As a fiscal conservative, Dr. Burgess believes Americans deserve a federal government that is more efficient, more effective, less costly, and always transparent. He is a proponent of a flat tax and has introduced a flat tax bill every term he has served in Congress. He follows a strict adherence to the Constitution and opposes unnecessary expansion of the federal government’s control over the personal freedoms of Americans. Instead, he believes in giving people more control over their lives and their money. Dr. Burgess is committed to reducing illegal immigration into our country and has taken action to ensure our borders are secure and our immigration laws are enforced. He strongly opposes any proposal to grant amnesty to illegal immigrants.

During his time on Capitol Hill, Dr. Burgess has earned a reputation as a problem-solver who seeks sensible solutions to the challenges Americans face and has received several awards including the Guardian of Small Business award by the National Federation of Independent Business (NFIB), the Spirit of Enterprise award by the U.S. Chamber of Commerce, and the Taxpayer Hero award from the Council for Citizens Against Government Waste, among others. In 2013, he was named to Modern Healthcare’s 50 Most Influential Physician Executives and Leaders.

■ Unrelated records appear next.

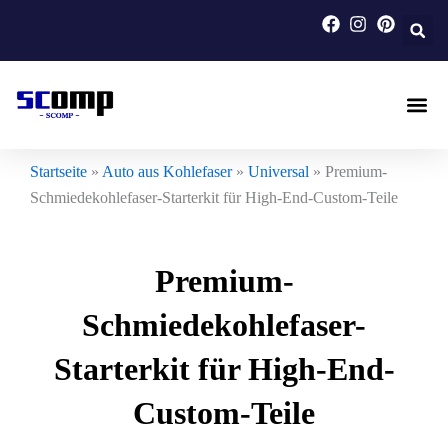
Zum
Inhalt
springen
Auto Aus
Motorrad A
Maßgeferti
Startseite
»
Auto aus Kohlefaser
»
Universal
»
Premium-
Schmiedekohlefaser-Starterkit für High-End-Custom-Teile
Premium-
Schmiedekohlefaser-
Starterkit für High-End-
Custom-Teile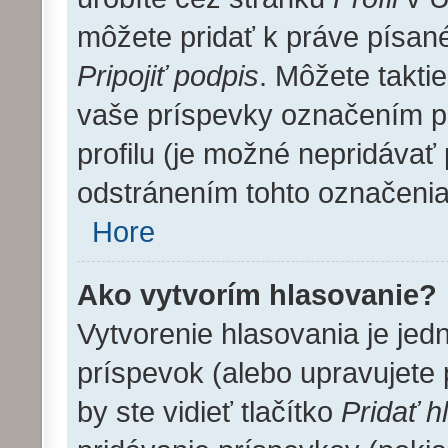
môžete pridať k práve písa
Pripojiť podpis
. Môžete takti
vaše príspevky označením pr
profilu (je možné nepridáva
odstránením tohto označenia
Hore
Ako vytvorím hlasovanie?
Vytvorenie hlasovania je jed
príspevok (alebo upravujete 
by ste vidieť tlačítko
Pridať h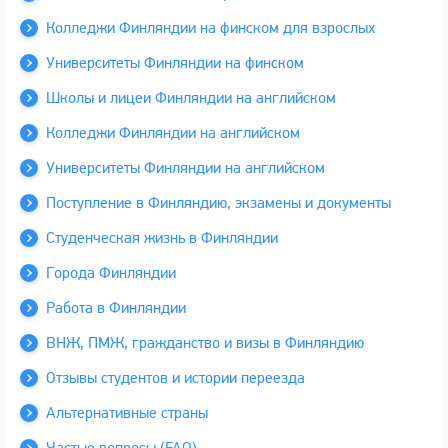
Колледжи Финляндии на финском для взрослых
Университеты Финляндии на финском
Школы и лицеи Финляндии на английском
Колледжи Финляндии на английском
Университеты Финляндии на английском
Поступление в Финляндию, экзамены и документы
Студенческая жизнь в Финляндии
Города Финляндии
Работа в Финляндии
ВНЖ, ПМЖ, гражданство и визы в Финляндию
Отзывы студентов и истории переезда
Альтернативные страны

Today, Dr. Burgess represents the majority of Denton County and parts of Tarrant County. He was raised in Denton and attended The Selwyn School, graduating in 1968 as valedictorian. In addition, he graduated with both an undergraduate and a master’s degree from North Texas State University, now the University of North Texas. He received his MD from the University of Texas Medical School in Houston, and completed his residency programs at Parkland Hospital in Dallas. He also received a master’s degree in Medical Management from the University of Texas at Dallas, and in May 2009 was awarded an honorary Doctorate of Public Service from the University of North Texas Health Sciences Center. Dr. Burgess and his wife, Laura, have been married for more than 40 years and have three children and two grandsons.